Despite Constitution, Sanders fears Congress having war powers

These are not obscure American concepts. At issue are bedrock principles of our system of government.


The U.S. House is poised to vote this afternoon on a war powers resolution intended to limit the Trump administration's military actions against Iran. Former White House Press Secretary Sarah Huckabee Sanders explained this morning why she thinks the effort is a mistake.

"You know, I can't think of anything dumber than allowing Congress to take over our foreign policy.... I think the last thing we want to do is push powers into Congress' hands and take them away from the president. [...]
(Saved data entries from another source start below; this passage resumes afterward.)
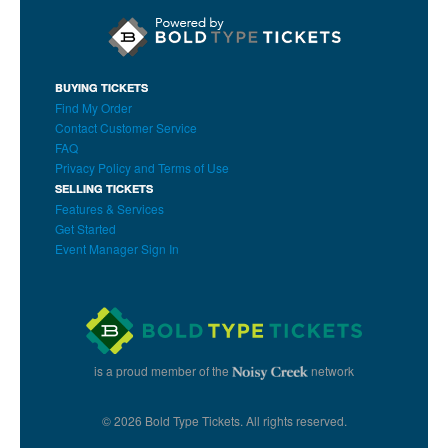
BUYING TICKETS
Find My Order
Contact Customer Service
FAQ
Privacy Policy and Terms of Use
SELLING TICKETS
Features & Services
Get Started
Event Manager Sign In
is a proud member of the
network
© 2026 Bold Type Tickets. All rights reserved.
"[T]he last thing I want to do is see them take power away from President Trump and put it into their own hands. I don't think anything could be worse for America than that."
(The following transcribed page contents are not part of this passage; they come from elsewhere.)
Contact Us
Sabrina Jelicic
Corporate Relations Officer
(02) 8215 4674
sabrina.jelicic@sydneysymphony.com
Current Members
I don't mean to sound picky, but no one's talking about "pushing" war powers "into Congress' hands." That would be unnecessary, since those powers are already in Congress' hands.

Article I, Section 8 of the U.S. Constitution isn't exactly subtle on this point. The document explicitly gives the legislative branch the power "to declare war, grant letters of marque and reprisal, and make rules concerning captures on land and water." The Constitution goes on to authorize Congress to "raise and support armies, "provide and maintain a navy," and "make rules for the government and regulation of the land and naval forces."

These are not obscure American concepts. At issue are bedrock principles of our system of government.

In fact, a friend of mine wrote a book a few years ago about "the consequences of American decision-making about war drifting away from Congress (and the Constitution) and toward the White House instead."

I'm suddenly tempted to send Sarah Huckabee Sanders a copy.